Principles that guide how case is built and used. These come from experience, from the OpenAI harness engineering post, and from Ryan Lopopolo's talk.
- Humans steer. Agents execute. Engineers define goals and acceptance criteria. Agents implement.
- Never write code directly. All code changes flow through agents. Engineers only improve the harness.
- When agents struggle, fix the harness. The fix is never "try harder" — it's a missing doc, playbook, convention, or enforcement rule.
- The harness is the product. The code is the output.
- Give a map, not a manual. Short, stable entry points. Agents drill deeper only when needed. AGENTS.md is ~50 lines.
- Progressive disclosure. Don't dump everything into context up front. Route to the right doc based on the task.
- The fix is never "try harder." When something fails, ask: what capability is missing, and how do we make it legible and enforceable for the agent?
- Instructions decay, enforcement persists. Agents forget instructions over long sessions. Pipeline gates and linters don't forget.
- Human taste is captured once, enforced continuously. Encode preferences into linters, pipeline logic, and golden principles rather than repeating review comments.
- Enforce mechanically, not rhetorically. "STOP — do this before proceeding" doesn't work. A programmatic gate that blocks the next phase does.
- Test the specific fix, not the happy path. Ask: "if I reverted my change, would this test fail?" If no, you're testing the wrong thing.
- Corrections are cheap, waiting is expensive. In high-throughput agent environments, fix forward rather than blocking indefinitely.

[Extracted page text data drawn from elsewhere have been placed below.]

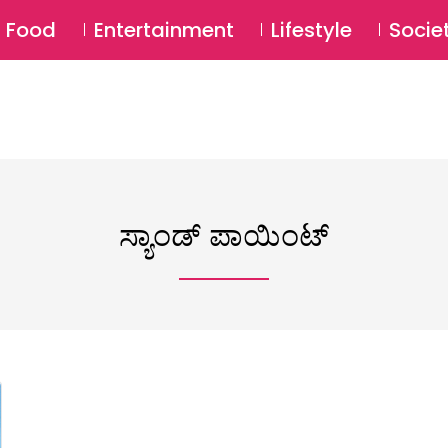
SU
Food
Entertainment
Lifestyle
Socie
ಸ್ಯಾಂಡ್ ಪಾಯಿಂಟ್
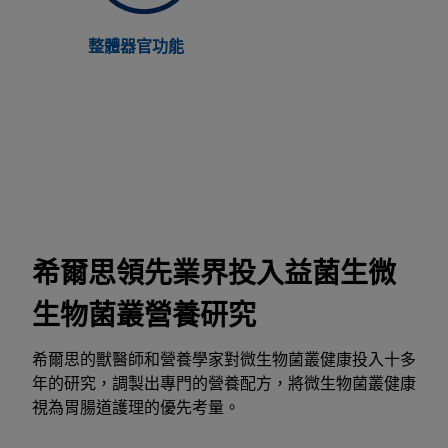
整體器官功能
希爾思領先業界投入益菌生微
生物菌叢營養研究
希爾思的獸醫師和營養學家對微生物菌叢健康投入十多
年的研究，調製出專門的營養配方，將微生物菌叢健康
視為胃腸道護理的優先考量。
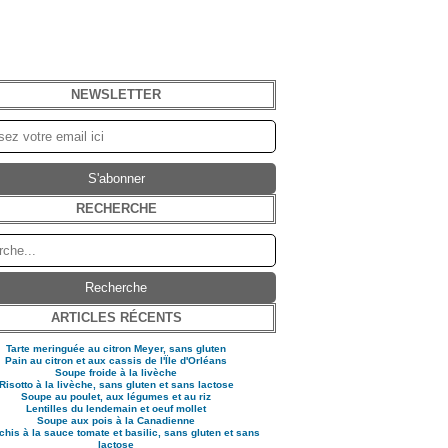
NEWSLETTER
RECHERCHE
ARTICLES RÉCENTS
Tarte meringuée au citron Meyer, sans gluten
Pain au citron et aux cassis de l'Ïle d'Orléans
Soupe froide à la livèche
Risotto à la livèche, sans gluten et sans lactose
Soupe au poulet, aux légumes et au riz
Lentilles du lendemain et oeuf mollet
Soupe aux pois à la Canadienne
his à la sauce tomate et basilic, sans gluten et sans
lactose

- Queue work, don't micromanage. Dispatch a task, walk away, review the PR. Don't shoulder-surf.
- Like managing 50 interns. Success is judged on their productivity, not yours.
- The task file is the communication channel. Not chat, not draft PRs on public repos.
- Models replicate existing patterns. If the codebase has good patterns, agents replicate them. If it has bad patterns, they replicate those too. The harness selects which patterns to follow.
- Getting architecture wrong is expensive. High code production rate amplifies bad patterns. Some refactoring becomes impossible.
- Pattern consistency is what makes agents effective at scale. Same shapes, same conventions, same structure across repos.
- Don't build tooling for pain you haven't felt yet. Use the primitives, note what hurts, build for that.
- The harness improves through feedback. Agent fails → you update case → next agent succeeds. The loop compounds.
- Lightweight beats elaborate. Markdown files and habits beat complex tooling when the landscape is changing quickly.
Principles derived from the OpenDev paper on engineering context for LLM agents.
- Context survives compaction when structured for it. Put the most critical information at the top of any document an agent will read during a long session. Summaries first, details second.
- Doom loops are a system failure, not an agent failure. When an agent retries the same failing approach, the harness should break the cycle mechanically — not rely on the agent to self-correct.
- Knowledge compounds across runs. Each pipeline run should leave the harness smarter. Tactical learnings from completed tasks feed into future tasks targeting the same repo.
- Stable instructions first, volatile details last. LLM providers cache prompt prefixes. Structuring CLAUDE.md with stable rules at the top and temporary notes at the bottom maximizes cache hits.